§ TASK INPUTS

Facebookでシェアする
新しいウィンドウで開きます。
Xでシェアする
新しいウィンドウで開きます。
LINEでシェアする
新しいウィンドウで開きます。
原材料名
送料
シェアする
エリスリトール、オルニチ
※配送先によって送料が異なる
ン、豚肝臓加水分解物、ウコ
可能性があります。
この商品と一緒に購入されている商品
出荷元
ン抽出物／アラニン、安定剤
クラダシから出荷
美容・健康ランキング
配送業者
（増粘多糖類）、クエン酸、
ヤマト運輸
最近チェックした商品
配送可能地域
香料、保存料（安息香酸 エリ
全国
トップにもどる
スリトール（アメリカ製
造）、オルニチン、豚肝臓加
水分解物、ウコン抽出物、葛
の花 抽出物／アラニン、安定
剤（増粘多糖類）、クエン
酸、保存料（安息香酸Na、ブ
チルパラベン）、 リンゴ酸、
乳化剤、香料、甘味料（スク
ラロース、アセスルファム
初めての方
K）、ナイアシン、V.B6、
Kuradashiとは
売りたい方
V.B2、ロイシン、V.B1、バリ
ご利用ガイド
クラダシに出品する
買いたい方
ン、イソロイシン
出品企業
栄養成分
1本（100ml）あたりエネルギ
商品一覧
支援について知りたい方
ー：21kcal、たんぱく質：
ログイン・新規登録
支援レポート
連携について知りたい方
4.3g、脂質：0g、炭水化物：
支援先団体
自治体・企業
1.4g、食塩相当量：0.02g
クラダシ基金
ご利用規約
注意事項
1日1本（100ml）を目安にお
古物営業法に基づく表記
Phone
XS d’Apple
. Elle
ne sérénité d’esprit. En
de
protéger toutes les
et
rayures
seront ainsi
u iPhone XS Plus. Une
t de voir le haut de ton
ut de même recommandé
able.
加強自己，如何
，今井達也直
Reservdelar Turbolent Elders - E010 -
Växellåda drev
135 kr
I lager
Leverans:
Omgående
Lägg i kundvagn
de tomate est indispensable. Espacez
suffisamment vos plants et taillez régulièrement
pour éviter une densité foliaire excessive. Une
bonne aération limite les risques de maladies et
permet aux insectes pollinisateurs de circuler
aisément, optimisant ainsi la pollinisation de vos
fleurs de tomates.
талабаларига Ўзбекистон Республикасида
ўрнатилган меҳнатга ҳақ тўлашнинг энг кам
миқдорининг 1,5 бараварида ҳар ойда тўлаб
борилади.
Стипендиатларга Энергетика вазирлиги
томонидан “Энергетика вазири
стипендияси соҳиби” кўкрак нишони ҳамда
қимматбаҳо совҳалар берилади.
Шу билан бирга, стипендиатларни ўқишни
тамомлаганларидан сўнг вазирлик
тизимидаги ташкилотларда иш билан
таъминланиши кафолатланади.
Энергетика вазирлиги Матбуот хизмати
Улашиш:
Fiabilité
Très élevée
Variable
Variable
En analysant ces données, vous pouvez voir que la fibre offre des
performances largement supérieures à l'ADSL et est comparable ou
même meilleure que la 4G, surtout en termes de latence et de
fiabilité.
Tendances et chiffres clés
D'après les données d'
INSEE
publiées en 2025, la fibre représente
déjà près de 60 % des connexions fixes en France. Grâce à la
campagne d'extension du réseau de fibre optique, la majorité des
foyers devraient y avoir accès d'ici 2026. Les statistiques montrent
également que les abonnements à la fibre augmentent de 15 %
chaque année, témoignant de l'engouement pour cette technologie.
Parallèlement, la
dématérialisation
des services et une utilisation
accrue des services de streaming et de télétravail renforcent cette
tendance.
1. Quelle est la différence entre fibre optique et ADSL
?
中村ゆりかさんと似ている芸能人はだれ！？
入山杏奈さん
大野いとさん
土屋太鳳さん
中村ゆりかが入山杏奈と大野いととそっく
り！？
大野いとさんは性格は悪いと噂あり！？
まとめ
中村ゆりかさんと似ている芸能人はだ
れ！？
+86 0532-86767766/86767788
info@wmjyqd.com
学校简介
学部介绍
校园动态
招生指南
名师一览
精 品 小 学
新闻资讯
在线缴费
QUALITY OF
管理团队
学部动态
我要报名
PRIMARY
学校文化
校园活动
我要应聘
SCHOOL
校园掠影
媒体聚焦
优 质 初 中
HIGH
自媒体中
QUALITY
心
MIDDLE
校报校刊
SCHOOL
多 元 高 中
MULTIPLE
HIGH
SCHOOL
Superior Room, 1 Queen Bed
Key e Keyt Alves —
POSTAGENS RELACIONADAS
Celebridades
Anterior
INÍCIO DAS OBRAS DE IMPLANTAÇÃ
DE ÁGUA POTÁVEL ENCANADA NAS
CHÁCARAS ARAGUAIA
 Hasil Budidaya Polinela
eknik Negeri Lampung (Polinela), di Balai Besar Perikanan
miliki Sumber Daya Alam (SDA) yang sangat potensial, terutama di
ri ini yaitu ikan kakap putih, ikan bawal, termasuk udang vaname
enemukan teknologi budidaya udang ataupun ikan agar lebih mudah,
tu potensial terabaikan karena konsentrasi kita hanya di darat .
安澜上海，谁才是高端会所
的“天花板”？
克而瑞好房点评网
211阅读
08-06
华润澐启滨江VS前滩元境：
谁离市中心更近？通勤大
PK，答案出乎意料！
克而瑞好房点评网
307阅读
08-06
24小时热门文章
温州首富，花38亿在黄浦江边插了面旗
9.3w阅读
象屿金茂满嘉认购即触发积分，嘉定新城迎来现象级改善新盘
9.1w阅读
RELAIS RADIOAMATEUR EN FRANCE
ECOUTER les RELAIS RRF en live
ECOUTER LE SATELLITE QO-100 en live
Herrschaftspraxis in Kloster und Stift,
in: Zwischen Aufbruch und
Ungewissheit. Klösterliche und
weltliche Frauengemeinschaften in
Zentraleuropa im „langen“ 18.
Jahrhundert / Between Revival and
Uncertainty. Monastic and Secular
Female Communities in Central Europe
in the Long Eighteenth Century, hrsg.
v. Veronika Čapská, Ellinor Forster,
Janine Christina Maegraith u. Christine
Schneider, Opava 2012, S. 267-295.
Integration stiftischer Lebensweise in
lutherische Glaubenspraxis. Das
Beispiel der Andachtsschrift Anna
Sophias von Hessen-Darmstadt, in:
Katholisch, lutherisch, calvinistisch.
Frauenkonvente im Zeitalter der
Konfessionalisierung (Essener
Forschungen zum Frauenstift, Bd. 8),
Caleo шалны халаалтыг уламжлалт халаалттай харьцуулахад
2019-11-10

§ EXERCISE DIRECTIONS
Emit an exact copy of the lines spanning the start of the records to the line containing "Lägg i kundvagn", inclusive, and no other output.

§ RESULT
Facebookでシェアする
新しいウィンドウで開きます。
Xでシェアする
新しいウィンドウで開きます。
LINEでシェアする
新しいウィンドウで開きます。
原材料名
送料
シェアする
エリスリトール、オルニチ
※配送先によって送料が異なる
ン、豚肝臓加水分解物、ウコ
可能性があります。
この商品と一緒に購入されている商品
出荷元
ン抽出物／アラニン、安定剤
クラダシから出荷
美容・健康ランキング
配送業者
（増粘多糖類）、クエン酸、
ヤマト運輸
最近チェックした商品
配送可能地域
香料、保存料（安息香酸 エリ
全国
トップにもどる
スリトール（アメリカ製
造）、オルニチン、豚肝臓加
水分解物、ウコン抽出物、葛
の花 抽出物／アラニン、安定
剤（増粘多糖類）、クエン
酸、保存料（安息香酸Na、ブ
チルパラベン）、 リンゴ酸、
乳化剤、香料、甘味料（スク
ラロース、アセスルファム
初めての方
K）、ナイアシン、V.B6、
Kuradashiとは
売りたい方
V.B2、ロイシン、V.B1、バリ
ご利用ガイド
クラダシに出品する
買いたい方
ン、イソロイシン
出品企業
栄養成分
1本（100ml）あたりエネルギ
商品一覧
支援について知りたい方
ー：21kcal、たんぱく質：
ログイン・新規登録
支援レポート
連携について知りたい方
4.3g、脂質：0g、炭水化物：
支援先団体
自治体・企業
1.4g、食塩相当量：0.02g
クラダシ基金
ご利用規約
注意事項
1日1本（100ml）を目安にお
古物営業法に基づく表記
Phone
XS d’Apple
. Elle
ne sérénité d’esprit. En
de
protéger toutes les
et
rayures
seront ainsi
u iPhone XS Plus. Une
t de voir le haut de ton
ut de même recommandé
able.
加強自己，如何
，今井達也直
Reservdelar Turbolent Elders - E010 -
Växellåda drev
135 kr
I lager
Leverans:
Omgående
Lägg i kundvagn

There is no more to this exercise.